In Shenzen, just over 30 kilometers from the Hong Kong upheaval, the eight best players of the year dispute the most lucrative tournament in history. For the first time, they will have a larger bag than men's, in a new expression of the sign of the times. There are 14 million dollars at stake and the champion can win 4,730,000, an economic reward that would also mean a record.

The Chinese city, which already has another women's tournament and takes over a decade from Singapore as the headquarters of the WTA Finals, enjoyed the first two individual matches on Sunday. Naomi Osaka beat Petra Kvitova 7-6 (1), 4-6 and 6-4, in a replica of the last Australian Open final. Ashley Barty, winner in Roland Garros, was guaranteed to conclude the season as world number 1 thanks to the win against Belinda Bencic: 5-7, 6-1 and 6-2.

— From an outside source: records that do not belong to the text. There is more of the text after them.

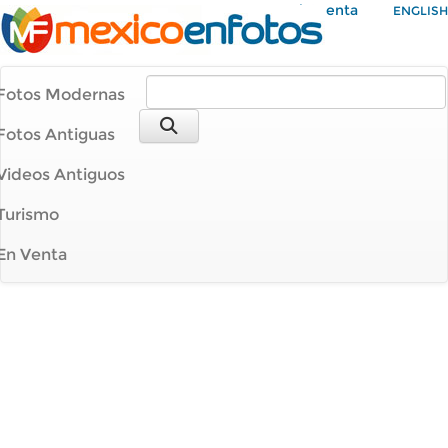
Mi Cuenta
ENGLISH
Fotos Modernas
Fotos Antiguas
Videos Antiguos
Turismo
En Venta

Barty, Osaka, Kvitova and Bencic, framed in the Red Group, and Karolina Pliskova, Elina Svitolina (defender of the title), Bianca Andreescu and Simona Halep, who will litigate in the Purple, are the protagonists of a tournament of extraordinary symbolic value. The fight to achieve prizes equal to those of men was born with the same professionalization of tennis. Before the start of the 1970 US Open, the famous promoter Jack Kramer organized the Pacific-Southwest Championship in California, offering $ 12,500 of a bag for men and 1,500 for women. The grievance went further: those who were eliminated before the quarterfinals would not charge anything.

Nine players, with the legendary Billie Jean King in the lead, rose against Kramer and, at the risk of not being able to play the Grand Slam tournaments, launched the Virginia Slims Invitational on September 23, 1970, in which they would play for the symbolic amount of one dollar. It was the embryo of a circuit of exclusively women's tournaments and the creation in 1973 of the WTA.

A long fight

But the process to achieve the matching in awards would be long. Until 2007, when Wimbledon decided to standardize its economic gratification, the same consideration was not given to the winners in the four Grand Slam tournaments.

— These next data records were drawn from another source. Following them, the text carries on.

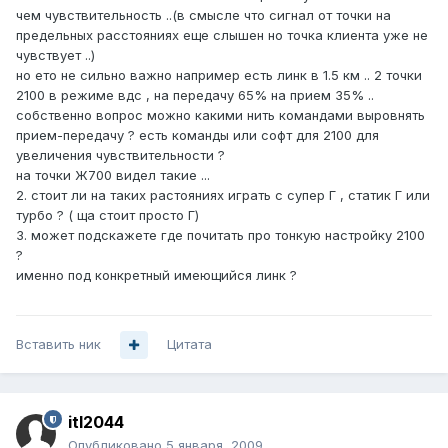
чем чувствительность ..(в смысле что сигнал от точки на
предельных расстояниях еще слышен но точка клиента уже не
чувствует ..)
но ето не сильно важно например есть линк в 1.5 км .. 2 точки
2100 в режиме вдс , на передачу 65% на прием 35% ..
собственно вопрос можно какими нить командами выровнять
прием-передачу ? есть команды или софт для 2100 для
увеличения чувствительности ?
на точки Ж700 видел такие ...
2. стоит ли на таких растояниях играть с супер Г , статик Г или
турбо ? ( ща стоит просто Г)
3. может подскажете где почитать про тонкую настройку 2100
?
именно под конкретный имеющийся линк ?
Вставить ник
Цитата
itl2044
Опубликовано
5 января, 2009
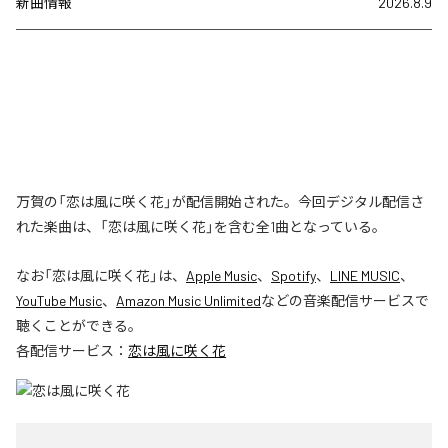
新曲情報
2026.8.9
万賀の「恋は風に咲く花」が配信開始された。今回デジタル配信さ
れた楽曲は、「恋は風に咲く花」を含む全1曲となっている。
なお「
恋は風に咲く花
」は、
Apple Music
、
Spotify
、
LINE MUSIC
、
YouTube Music
、
Amazon Music Unlimited
などの音楽配信サービスで
聴くことができる。
各配信サービス：
恋は風に咲く花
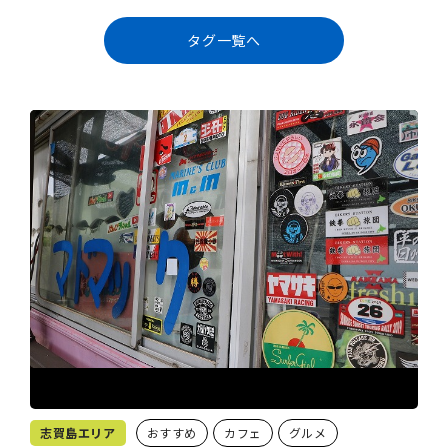
タグ一覧へ
志賀島エリア
おすすめ
カフェ
グルメ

Since Sunday, at the Bay Sports Center in Shenzhen, with a capacity for 12,000 spectators, the incentives stipulated by six million are exceeded by those stipulated for the eight players who will play the men's homologue tournament starting on day 10 at the London O2 . Next Sunday, the champion will exceed the maximum amount received by a man or a woman in this sport, which is still in the 3.1 million dollars won by Rafael Nadal and Bianca Andreescu in the last US Open. China, where tennis was a sport watched with suspicion until Li Na was made in 2011 with Roland Garros, is now one of the temples of the rampaging expansion of rackets in the juicy Asian market.

The colossal booty of this female Masters is another revitalization factor of a circuit where, unlike the male, new air begins to be seen in the elite. Proof of this has been the emergence of players capable of discussing the established power. Naomi Osaka, who has just turned 22, opened the door with her victory over Serena Williams last year at the US Open, ratified at the beginning of the course in Melbourne, and Andreescu, 19, took another knock on imposing American veteran last September in New York.

Even without such a rennet, but with obvious samples of great projection, there are tennis players like Coco Gauff, 15, who won his first title two weeks ago in Linz, and Amanda Anisimova, 18, a semifinalist in Roland Garros. This Sunday, in Zhuhai, a two-hour drive from Shenzhen, Aryna Sabalenka, 21, took the fifth title of her career.